D'ailleurs, c'est probablement à cause de sa taille que les adultes l'avaient visé, lui en particulier. C'était toujours comme ça : ils choisissaient les plus petits, les plus maigres, les plus vulnérables. Profitant de la panique générale, les autres mioches avaient réussi à se réfugier à l'intérieur. Pas Shōyō, qui s'était retrouvé acculé dans un coin du parking par une meute d'adulte.
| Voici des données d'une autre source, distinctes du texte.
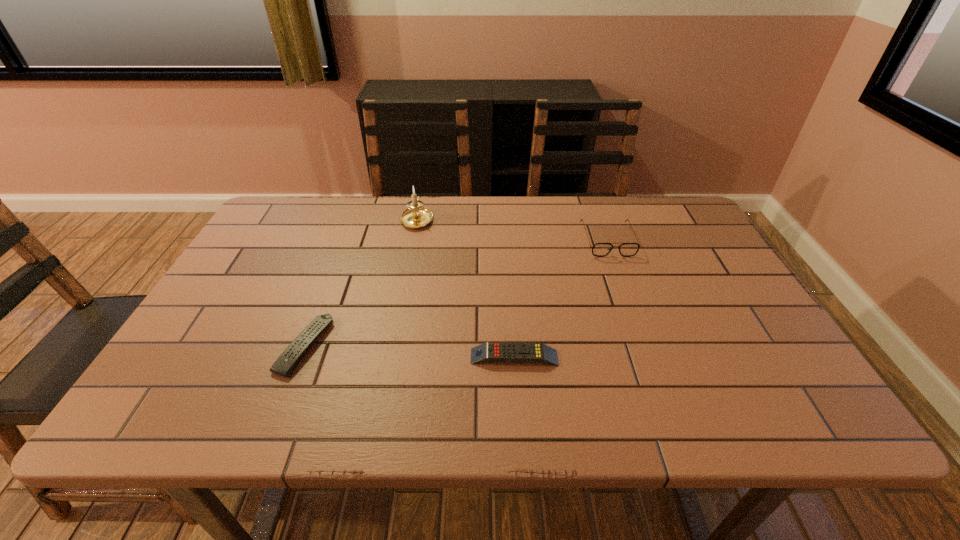 I want to click on candle holder at the far edge, so click(417, 216).

This screenshot has height=540, width=960. What are the coordinates of `sunglasses present at the far edge` in the screenshot? It's located at (599, 249).

Identify the location of vacant region at the far edge of the desktop. The width and height of the screenshot is (960, 540). (397, 222).

Locate an element on the screen. This screenshot has width=960, height=540. free region at the near edge of the desktop is located at coordinates (342, 418).

The height and width of the screenshot is (540, 960). In the image, there is a desktop. Find the location of `vacant space at the left edge`. vacant space at the left edge is located at coordinates (274, 253).

Identify the location of vacant position at the right edge of the desktop. (780, 354).

Locate an element on the screen. Image resolution: width=960 pixels, height=540 pixels. free point at the far right corner is located at coordinates (656, 238).

I want to click on free space at the near right corner of the desktop, so click(750, 392).

Identify the location of vacant region between the rightmost object and the left remote control. The image size is (960, 540). (456, 293).

Identify the location of free spot between the third object from left to right and the candle holder. (466, 288).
Ils étaient arrivés par le mur d'enceinte, emmenés par une grosse daronne. Dans une autre vie, son survêtement avait dû être rose, mais il était devenu si crasseux et taché qu'il ressemblait surtout à un sac poubelle. Son tronc imposant, flasque et bouffi, semblait posé sur deux cannes maigrelettes ; elle avançait le dos voûté, à une allure étonnement rapide, les bras ouverts comme les pinces d'un scorpion fondant sur sa proie. Ses longs cheveux blonds lui battaient la nuque telles des queues de rats. Son visage n'exprimait rien sinon une bêtise butée qu'accentuait encore sa bouche haletante grande ouverte.
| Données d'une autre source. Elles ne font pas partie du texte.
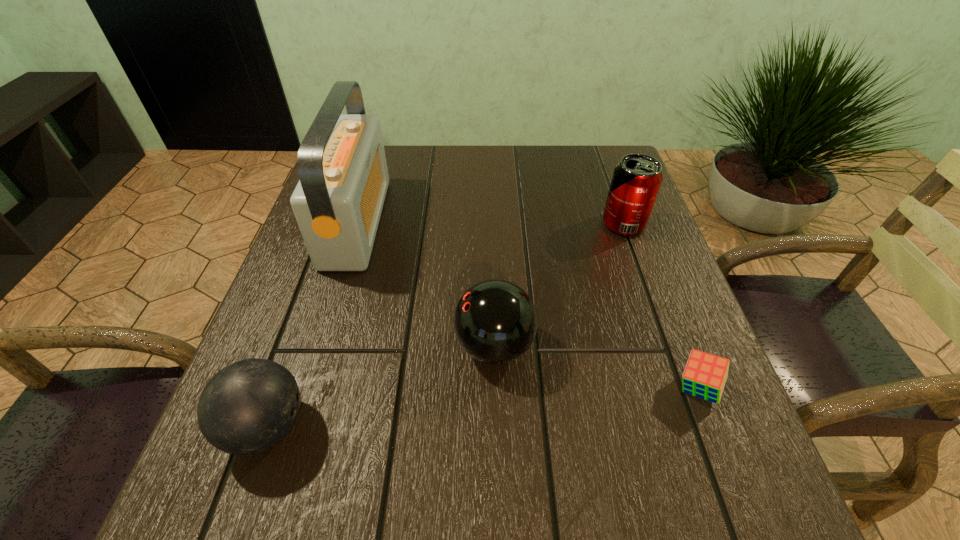 This screenshot has height=540, width=960. Identify the location of blank space located on the surface of the farther bowling ball near the finger holes. (305, 346).

Locate an element on the screen. This screenshot has height=540, width=960. free point located 0.230m on the grip area of the nearer bowling ball is located at coordinates (463, 427).

Find the location of a particular element. Image resolution: width=960 pixels, height=540 pixels. vacant area situated 0.380m on the back of the cube is located at coordinates (635, 224).

Where is `object that is at the far edge`? The height and width of the screenshot is (540, 960). object that is at the far edge is located at coordinates (338, 201).

Locate an element on the screen. object located in the near edge section of the desktop is located at coordinates (249, 406).

Locate an element on the screen. radio receiver present at the left edge is located at coordinates (338, 201).

Identify the location of bowling ball located in the left edge section of the desktop. The height and width of the screenshot is (540, 960). (249, 406).

This screenshot has height=540, width=960. In order to click on soda can situated at the right edge in this screenshot , I will do `click(636, 180)`.

This screenshot has height=540, width=960. I want to click on cube at the right edge, so click(705, 375).

Identify the location of object present at the far left corner. The height and width of the screenshot is (540, 960). (338, 201).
Trop terrifié pour pouvoir seulement appeler à l'aide, Hinata n'avait pas poussé un cri au moment de l'attaque. Les adultes ne faisant pas de bruits non plus, la scène entière s'était déroulée dans un sinistre silence. La grosse s'était mise en travers du chemin, bloquant tout accès aux portes, tandis que deux de ses compagnons le prenaient en tenaille. Une sorte de danse macabre s'était alors engagée, Hinata feintant ses assaillants durant quelques secondes, tout en sachant que ses efforts étaient vains et qu'ils finiraient par l'avoir. Le temps que les secours s'organisent et tentent une sortie, les adultes avaient franchi le mur dans l'autre sens. Ils emmenaient Shōyō avec eux, dans un grand sac.

Une phalange de grands avec Yukie à sa tête s'était alors rapidement déployée sur le parking. En dépit de leurs lances, de leurs barres de fer et de leurs pierres, ils avançaient prudemment, ignorant à quoi s'attendre.

- On arrive trop tard, pesta Suguru en balayant du regard le parking désert. Ils l'ont eu.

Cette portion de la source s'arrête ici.